What is the character like socially? In YA, the MC usually hangs out on the fringes and the antagonists are often the popular kids. I'm not saying this is bad thing, but it's often a stereotype that can quickly slide into lazy writing, like the mousy-girl-gets-a-makeover-and-attracts-the-hot-guy trope. Personally, I find interactions within the same social group to be far more interesting, and it's one of the things I wanted to explore in 'Brake Fluid'.
By the way, Veronica Roth had an interesting post which prompted me to write about this subject in the first place. Her description of the Erudite's good points reminded me of the EI characteristics and made me think about what things I try to work out through my writing...and then I felt a little embarrassed how often I focus on trust/loyalty as a theme.
Just like getting frustrated with imaginary characters like Peter Griffin and self-absorbed YA MC's who take their friends for granted, in real life I get easily frustrated by the same kinds of people, who seem to think there's a sliding scale of importance and that they have a right to sit up top.

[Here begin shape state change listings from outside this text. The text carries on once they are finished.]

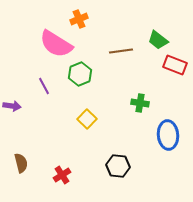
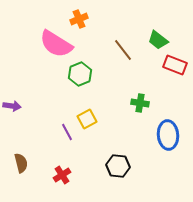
brown line: moved 2 px right, 1 px up; rotated 60 degrees clockwise
purple line: moved 23 px right, 46 px down
yellow square: rotated 18 degrees clockwise
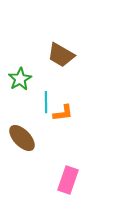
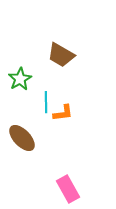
pink rectangle: moved 9 px down; rotated 48 degrees counterclockwise
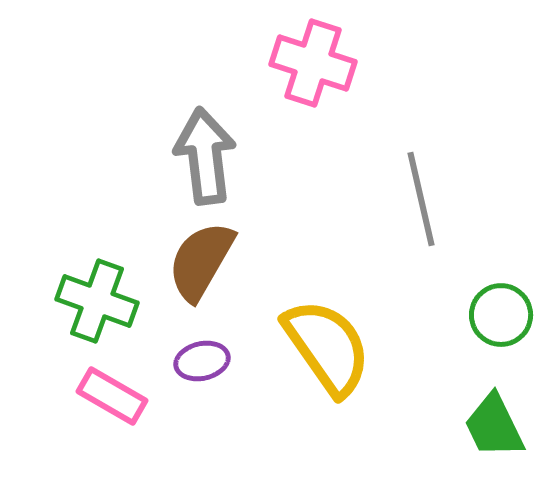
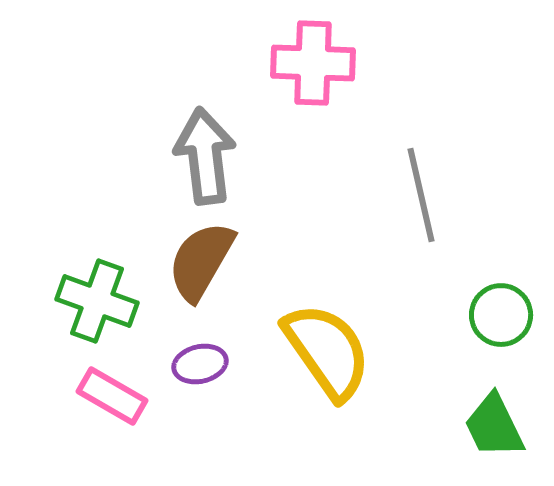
pink cross: rotated 16 degrees counterclockwise
gray line: moved 4 px up
yellow semicircle: moved 4 px down
purple ellipse: moved 2 px left, 3 px down
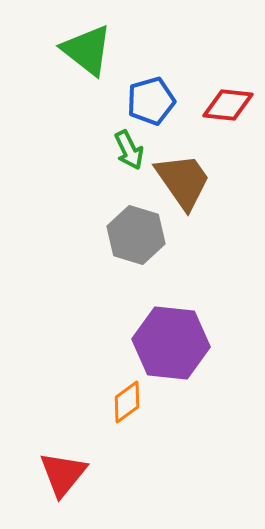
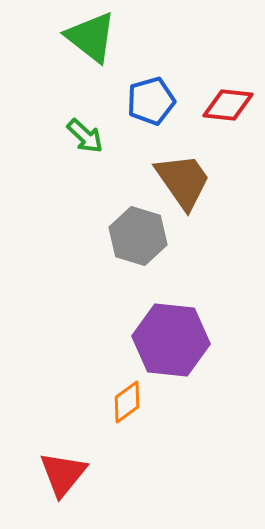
green triangle: moved 4 px right, 13 px up
green arrow: moved 44 px left, 14 px up; rotated 21 degrees counterclockwise
gray hexagon: moved 2 px right, 1 px down
purple hexagon: moved 3 px up
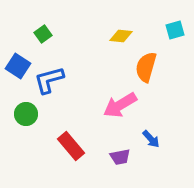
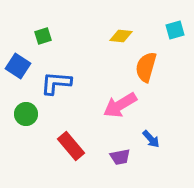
green square: moved 2 px down; rotated 18 degrees clockwise
blue L-shape: moved 7 px right, 3 px down; rotated 20 degrees clockwise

How about you guys? Is emotional intelligence a new concept to you, and how much thought do you put into your characters EI levels, not only the MC's, but the secondary ones as well? Can you think of any books/characters that were either done really well, or really badly?
How about in real life? How closely do you empathize with the people around you? Immediate family? Close friends? Work acquaintances? Strangers on the street? People you've never met from a different social/economic circle? Someone from another country across the globe? How does this affect the choices you make on a daily basis? As a small example, do you buy 'Fair Trade' products even though they're more expensive?
Do you think your own level of EI impacts your ability to write characters?
Also, what things do you work out in your own writing? Are there certain themes you often revisit?
...and sorry this is so nerdy, but it has been a while since I went over-analytical all over a blog post.